Усердные, но недогадливые головы решили вновь повергнуть дело к стопам монарха. Они, оказывается, задержали Лермонтова на несколько дней.

В Тенгинский полк! Черт бы побрал поручика Лермонтова вместе с генерал-аудиториатом! Ни часу отсрочки! И счастливого ему пути!

…Михаил Юрьевич оказался наконец в объятиях бабушки. Но едва успел рассказать безутешной старухе о новой ссылке на Кавказ, как ему вручили под расписку казенный пакет.

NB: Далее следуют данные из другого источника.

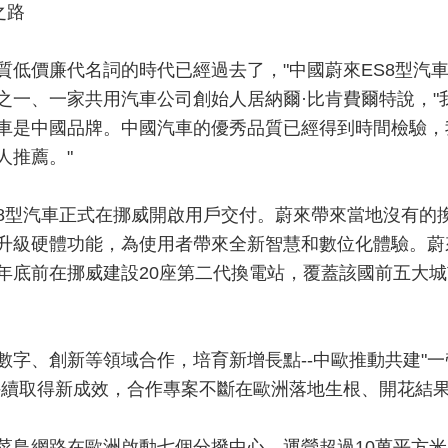
之路
是質低價廉代名詞的時代已經過去了，"中國蔚來ES8型汽
之一、一家共用汽車公司創始人居納爾·比肯費爾特說，"
汽車是中國品牌。中國汽車的優秀品質已經得到時間檢驗，
人推薦。"
ES8型汽車正式在挪威開啟用戶交付。蔚來帶來當地沒有的
升級硬體功能，為使用者帶來全新智慧和數位化體驗。蔚
年底前在挪威建設20座第二代換電站，覆蓋該國前五大城
數字、創新等領域合作，培育新增長點--中歐推動共建"一
持續取得新成效，合作專案不斷在歐洲落地生根、開花結
菜鳥網路在歐洲啟動七個分撥中心，運營超過10萬平方米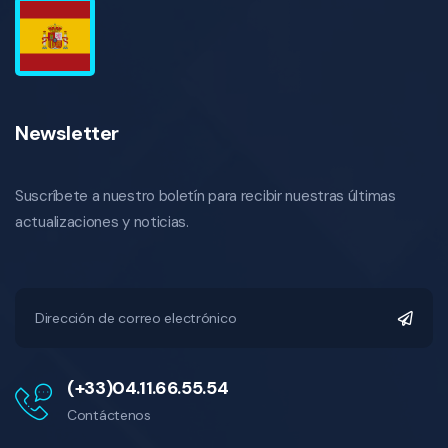
Newsletter
Suscríbete a nuestro boletín para recibir nuestras últimas
actualizaciones y noticias.
(+33)04.11.66.55.54
Contáctenos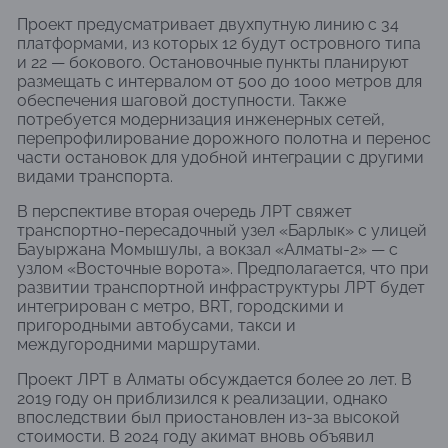
Проект предусматривает двухпутную линию с 34
платформами, из которых 12 будут островного типа
и 22 — бокового. Остановочные пункты планируют
размещать с интервалом от 500 до 1000 метров для
обеспечения шаговой доступности. Также
потребуется модернизация инженерных сетей,
перепрофилирование дорожного полотна и перенос
части остановок для удобной интеграции с другими
видами транспорта.
В перспективе вторая очередь ЛРТ свяжет
транспортно-пересадочный узел «Барлык» с улицей
Бауыржана Момышулы, а вокзал «Алматы-2» — с
узлом «Восточные ворота». Предполагается, что при
развитии транспортной инфраструктуры ЛРТ будет
интегрирован с метро, BRT, городскими и
пригородными автобусами, такси и
междугородними маршрутами.
Проект ЛРТ в Алматы обсуждается более 20 лет. В
2019 году он приблизился к реализации, однако
впоследствии был приостановлен из-за высокой
стоимости. В 2024 году акимат вновь объявил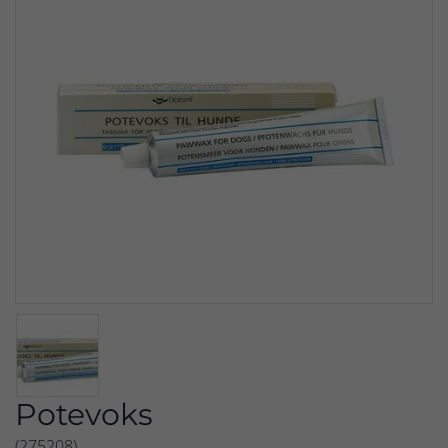
Potevoks
(275208)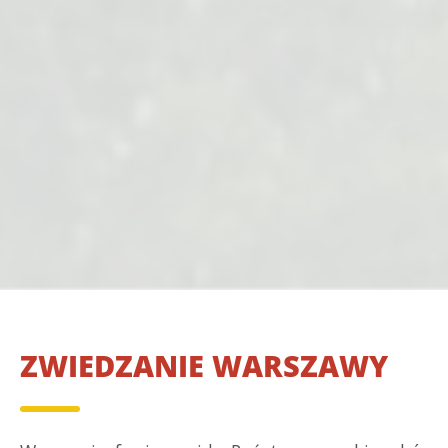
ZWIEDZANIE WARSZAWY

Шеф жандармов просил поручика Лермонтова пожаловать к нему в ближайший день.

Александр Христофорович сидел в служебном кабинете, слегка склонив лысеющую голову к каким-то бумагам. Лермонтов, допущенный к графу без всяких задержек, стоя ожидал.

Пауза затягивалась. В какую-то секунду Михаилу Юрьевичу показалось, что Бенкендорф не то скосил на него один глаз, не то будто подмигнул и снова склонился к бумагам. Вдруг граф выпрямился, приподнялся в кресле, словно только сейчас увидел посетителя.

– Покорнейше прошу! – он любезно указал на кресло. – Убедительно прошу, без чинов. Скажу прямо, у меня к вам, поручик, нет никакого дела по службе…

Бенкендорф помедлил наблюдая. Лермонтов не выразил ни удивления, ни растерянности. Он сел в предложенное кресло, сохраняя молчание.

– Никакого дела к вам не имею, – еще раз подтвердил Бенкендорф и подарил поэта широкой, дружеской улыбкой. – Но, неизменно уважая бабушку вашу, почтеннейшую… э… э… Елизавету Алексеевну… весьма ей сочувствую. В добром ли она здоровье?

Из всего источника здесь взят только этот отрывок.